RDU uses fireworks, sirens and lawnmowers to try to keep birds and other animals away from airplanes.
Spokeswoman Mindy Hamlin said airport workers keep the razor-wire fences repaired to prevent deer and other animals from running onto the runway. They keep the grass mowed short, to discourage birds from building their nests there.
And when pilots or air traffic controllers spot flocks of geese or gulls trespassing at RDU, airport workers use sirens and pyrotechnics to shoo them away.
“We can do a lot on the ground to prevent birds from using this as a residence,” Hamlin said. “If we see that birds are gathering on the property, we can use firecrackers that make them disperse. We have sirens on cars that will disperse them as well.”
In all, the FAA says, 180 airplanes have struck birds at RDU since January 2008, either during or after takeoff or as they were approaching or landing. Two pilots have reported run-ins with coyotes on the RDU runway, once in 2009 and once in 2011. No human injuries have been reported.
In more than 90 percent of these incidents, the pilots reported no damage to the aircraft. A few of the private and commercial aircraft sustained cracked windshields, dented fuselages and minor damage to engines, landing lights and landing gears.
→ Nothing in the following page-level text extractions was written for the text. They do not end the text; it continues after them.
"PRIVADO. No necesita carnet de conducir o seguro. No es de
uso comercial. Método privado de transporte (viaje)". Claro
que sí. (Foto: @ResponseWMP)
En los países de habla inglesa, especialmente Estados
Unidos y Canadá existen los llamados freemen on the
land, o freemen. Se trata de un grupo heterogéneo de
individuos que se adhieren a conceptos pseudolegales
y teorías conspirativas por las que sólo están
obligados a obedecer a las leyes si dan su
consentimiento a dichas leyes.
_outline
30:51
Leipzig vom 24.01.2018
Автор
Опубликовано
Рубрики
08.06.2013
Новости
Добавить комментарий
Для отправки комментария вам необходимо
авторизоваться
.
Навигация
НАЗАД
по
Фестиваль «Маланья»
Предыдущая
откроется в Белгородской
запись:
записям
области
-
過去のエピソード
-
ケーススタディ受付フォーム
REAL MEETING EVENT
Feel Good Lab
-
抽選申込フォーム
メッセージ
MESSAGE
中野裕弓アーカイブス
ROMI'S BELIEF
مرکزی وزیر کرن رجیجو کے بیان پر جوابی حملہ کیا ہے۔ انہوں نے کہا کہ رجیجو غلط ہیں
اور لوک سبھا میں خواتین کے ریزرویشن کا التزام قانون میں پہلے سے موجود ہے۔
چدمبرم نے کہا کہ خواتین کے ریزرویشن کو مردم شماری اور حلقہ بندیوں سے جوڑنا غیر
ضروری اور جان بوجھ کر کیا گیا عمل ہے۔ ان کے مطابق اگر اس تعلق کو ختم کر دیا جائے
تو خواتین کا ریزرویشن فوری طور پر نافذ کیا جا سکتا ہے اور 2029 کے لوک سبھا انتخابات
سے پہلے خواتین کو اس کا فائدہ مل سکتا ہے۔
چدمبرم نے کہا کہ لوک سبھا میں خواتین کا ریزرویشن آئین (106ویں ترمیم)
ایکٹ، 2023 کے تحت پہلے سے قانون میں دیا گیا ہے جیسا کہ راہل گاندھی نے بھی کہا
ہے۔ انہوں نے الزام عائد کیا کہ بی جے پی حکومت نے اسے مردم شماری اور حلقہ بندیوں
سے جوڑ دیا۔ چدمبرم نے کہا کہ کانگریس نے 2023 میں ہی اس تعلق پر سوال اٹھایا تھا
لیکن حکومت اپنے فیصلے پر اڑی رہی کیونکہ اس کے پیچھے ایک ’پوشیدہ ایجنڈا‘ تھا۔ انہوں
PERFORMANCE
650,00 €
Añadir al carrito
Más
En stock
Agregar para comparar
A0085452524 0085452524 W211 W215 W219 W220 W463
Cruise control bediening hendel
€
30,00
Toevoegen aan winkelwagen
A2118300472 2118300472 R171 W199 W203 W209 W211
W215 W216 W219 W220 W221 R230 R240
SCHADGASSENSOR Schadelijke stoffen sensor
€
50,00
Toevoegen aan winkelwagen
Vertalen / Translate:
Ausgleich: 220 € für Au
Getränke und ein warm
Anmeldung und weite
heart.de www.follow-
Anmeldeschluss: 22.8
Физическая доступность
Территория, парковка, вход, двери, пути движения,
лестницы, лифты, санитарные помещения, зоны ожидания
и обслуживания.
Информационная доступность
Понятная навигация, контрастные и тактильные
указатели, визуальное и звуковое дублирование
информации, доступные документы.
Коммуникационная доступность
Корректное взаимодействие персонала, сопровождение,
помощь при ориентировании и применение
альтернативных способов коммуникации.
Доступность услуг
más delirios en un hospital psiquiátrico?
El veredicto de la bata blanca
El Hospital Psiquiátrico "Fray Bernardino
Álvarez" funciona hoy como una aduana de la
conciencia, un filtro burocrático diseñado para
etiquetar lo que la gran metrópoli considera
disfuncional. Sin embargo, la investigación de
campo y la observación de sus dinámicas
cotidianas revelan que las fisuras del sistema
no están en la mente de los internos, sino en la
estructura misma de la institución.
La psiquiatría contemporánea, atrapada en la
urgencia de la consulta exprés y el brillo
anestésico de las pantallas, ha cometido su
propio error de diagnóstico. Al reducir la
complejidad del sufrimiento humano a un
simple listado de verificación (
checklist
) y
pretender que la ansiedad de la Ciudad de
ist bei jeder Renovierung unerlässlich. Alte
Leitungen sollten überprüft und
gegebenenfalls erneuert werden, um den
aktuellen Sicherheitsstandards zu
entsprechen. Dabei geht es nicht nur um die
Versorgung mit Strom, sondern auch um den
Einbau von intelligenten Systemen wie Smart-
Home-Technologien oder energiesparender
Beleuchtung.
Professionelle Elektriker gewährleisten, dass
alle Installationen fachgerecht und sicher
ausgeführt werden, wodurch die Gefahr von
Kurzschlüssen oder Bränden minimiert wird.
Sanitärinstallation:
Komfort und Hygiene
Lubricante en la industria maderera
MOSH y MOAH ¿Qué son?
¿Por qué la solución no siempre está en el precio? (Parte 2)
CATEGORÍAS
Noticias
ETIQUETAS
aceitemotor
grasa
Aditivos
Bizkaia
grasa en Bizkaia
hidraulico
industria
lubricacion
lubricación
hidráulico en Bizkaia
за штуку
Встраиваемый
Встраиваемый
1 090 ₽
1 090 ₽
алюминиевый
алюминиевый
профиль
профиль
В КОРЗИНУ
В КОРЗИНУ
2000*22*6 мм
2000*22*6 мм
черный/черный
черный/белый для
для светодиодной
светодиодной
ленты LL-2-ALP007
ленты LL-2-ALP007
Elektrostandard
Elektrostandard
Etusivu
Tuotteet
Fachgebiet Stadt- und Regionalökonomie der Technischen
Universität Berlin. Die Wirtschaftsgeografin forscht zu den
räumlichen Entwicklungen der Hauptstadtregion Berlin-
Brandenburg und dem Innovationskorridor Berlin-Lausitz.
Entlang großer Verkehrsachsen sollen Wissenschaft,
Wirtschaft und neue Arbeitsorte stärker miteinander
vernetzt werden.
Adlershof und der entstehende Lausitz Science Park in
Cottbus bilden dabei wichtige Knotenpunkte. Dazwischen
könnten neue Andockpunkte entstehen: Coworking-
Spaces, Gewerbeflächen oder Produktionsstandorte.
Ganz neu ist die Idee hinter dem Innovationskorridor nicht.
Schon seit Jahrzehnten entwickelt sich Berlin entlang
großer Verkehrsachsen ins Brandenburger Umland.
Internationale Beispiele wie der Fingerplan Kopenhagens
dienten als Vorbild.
Another Southwest Airlines flight was involved in the most serious bird-strike incident at RDU since January 2008, and the only one with “substantial” damage reported, according to the FAA database.
The Boeing 737 was making its takeoff run at 150 mph on Jan. 31 when it struck a flock of birds, later identified by the Smithsonian Institution as ring-billed gulls, on the runway. Between two and 10 birds were sucked into the left engine.
The Southwest pilot circled back and landed safely at RDU. Airline mechanics later replaced engine turbine blades and repaired damage to the right main landing gear and the left rear elevator – a horizontal flight-control flap on the aircraft tail.